0857 ET - CIBC Capital Economics says that May's inflation data for Canada likely represents a peak, with crude-oil prices retreating this month after an agreement between the US and Iran. Headline inflation in Canada accelerated in May, 3.2%, or slightly above consensus, powered by a sizable rise--33.2%--in gasoline prices. The key thing, the firm says, is that core CPI, which strips out volatile items, remains unchanged, near 2%. Core CPI is likely to accelerate in the months ahead, as air fares pickup and the World Cup in Toronto and Vancouver boost prices. But core CPI's low-starting point "should enable the Bank of Canada to look through any near-term acceleration," says economist Andrew Grantham, sticking to CIBC's call for BOC to keep its policy rate unchanged through 2026. (Paul.Vieira@wsj.com; @paulvieira)
0630 ET - Morgan Stanley says its bullish $5,200-a-troy-ounce gold price target for the second half of the year has become more challenging to achieve without a meaningful rebound in ETF inflows. "While central bank gold buying may resume regardless, ETF flows are more sensitive to changes in rate expectations," analysts at MS say. "The missing piece is ETF demand, which is likely to remain sensitive to the Fed path, real yields and the dollar." The U.S. bank remains positive on the precious metal's long-term outlook, as easing tensions in the Middle East and lower oil prices help reduce concerns over inflation. However, the Federal Reserve struck a hawkish tone at its last meeting, raising expectations that interest rates will stay higher for longer and increasing the opportunity cost of holding non-yielding assets such as gold. (giulia.petroni@wsj.com)

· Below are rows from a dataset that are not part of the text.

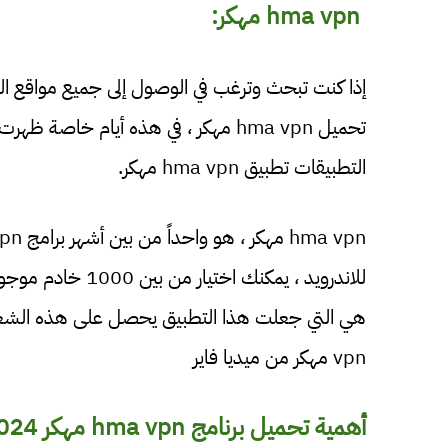
hma vpn مهكر:
إذا كنت تبحث وترغب في الوصول إلى جميع مواقع الو
التطبيقات تطبيق hma vpn مهكر.
vpn مهكر من ميديا فاير
أهمية تحميل برنامج hma vpn مهكر 2024: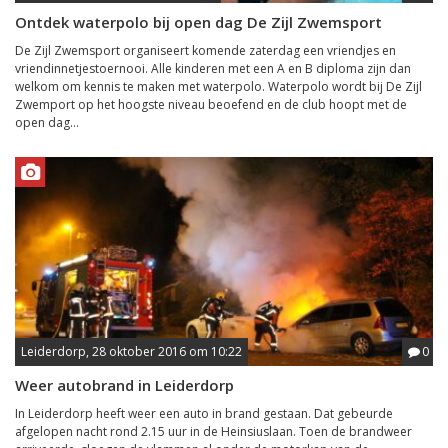
Ontdek waterpolo bij open dag De Zijl Zwemsport
De Zijl Zwemsport organiseert komende zaterdag een vriendjes en
vriendinnetjestoernooi. Alle kinderen met een A en B diploma zijn dan
welkom om kennis te maken met waterpolo. Waterpolo wordt bij De Zijl
Zwemport op het hoogste niveau beoefend en de club hoopt met de
open dag...
Leiderdorp, 28 oktober 2016 om 10:22
0
Weer autobrand in Leiderdorp
In Leiderdorp heeft weer een auto in brand gestaan. Dat gebeurde
afgelopen nacht rond 2.15 uur in de Heinsiuslaan. Toen de brandweer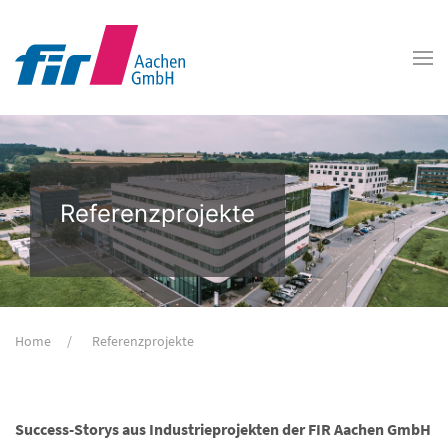
Referenzprojekte
Home
Referenzprojekte
Success-Storys aus Industrieprojekten der FIR Aachen GmbH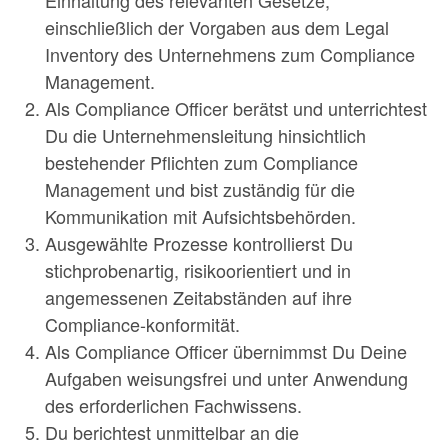
Einhaltung des relevanten Gesetze,
einschließlich der Vorgaben aus dem Legal
Inventory des Unternehmens zum Compliance
Management.
Als Compliance Officer berätst und unterrichtest
Du die Unternehmensleitung hinsichtlich
bestehender Pflichten zum Compliance
Management und bist zuständig für die
Kommunikation mit Aufsichtsbehörden.
Ausgewählte Prozesse kontrollierst Du
stichprobenartig, risikoorientiert und in
angemessenen Zeitabständen auf ihre
Compliance-konformität.
Als Compliance Officer übernimmst Du Deine
Aufgaben weisungsfrei und unter Anwendung
des erforderlichen Fachwissens.
Du berichtest unmittelbar an die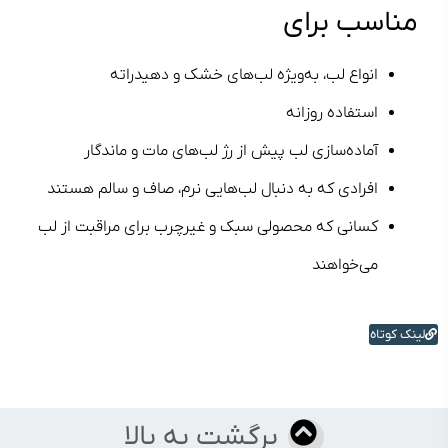
مناسب برای
انواع لب، به‌ویژه لب‌های خشک و دهیدراته
استفاده روزانه
آماده‌سازی لب پیش از رژ لب‌های مات و ماندگار
افرادی که به دنبال لب‌هایی نرم، صاف و سالم هستند
کسانی که محصولی سبک و غیرچرب برای مراقبت از لب
می‌خواهند
لینک کوتاه
برگشت به بالا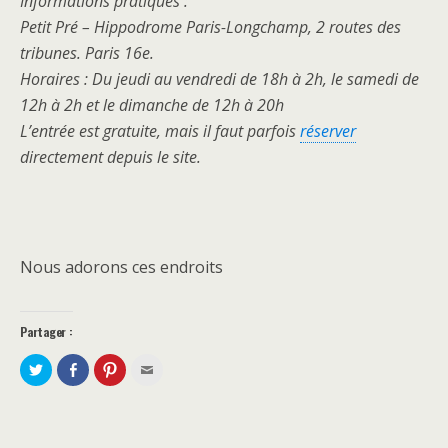
Informations pratiques :
Petit Pré – Hippodrome Paris-Longchamp, 2 routes des
tribunes. Paris 16e.
Horaires : Du jeudi au vendredi de 18h à 2h, le samedi de
12h à 2h et le dimanche de 12h à 20h
L’entrée est gratuite, mais il faut parfois
réserver
directement depuis le site.
Nous adorons ces endroits
Partager :
P
P
C
C
a
a
l
l
r
r
i
i
t
t
q
q
a
a
u
u
g
g
e
e
e
e
z
z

0618 ET - Palm oil ended higher. Prices are supported by higher soybean oil prices and expectations for stronger export numbers in the coming weeks, according to David Ng, a trader at Kuala Lumpur-based Iceberg X. Ng sees palm oil prices supported above 4,600 ringgit a ton and resistance at 4,750 ringgit a ton. The Bursa Malaysia Derivatives contract for September delivery is 25 ringgit higher at 4,671 ringgit a ton. (tracy.qu@wsj.com)
0246 ET - Gold prices fall as investors weigh the outlook for U.S.-Iran peace negotiations and U.S. monetary policy. In early trading, New York futures are down 0.7% to $4,218.20 a troy ounce. "For now, the yellow metal remains stuck in technical limbo," analysts at Saxo Bank say. Progress in U.S.-Iran negotiations, including efforts to ensure safe passage through the Strait of Hormuz despite diplomatic challenges over Lebanon, eased concerns over energy supply disruptions and reduced fears of a broader inflation shock. However, hawkish remarks from Federal Reserve Chair Kevin Warsh reinforced expectations that U.S. interest rates will remain elevated for longer, reducing the appeal of nonyielding assets. Meanwhile, the U.S. dollar index is up 0.1% to 100.93, making dollar-denominated commodities more expensive for overseas buyers. (giulia.petroni@wsj.com)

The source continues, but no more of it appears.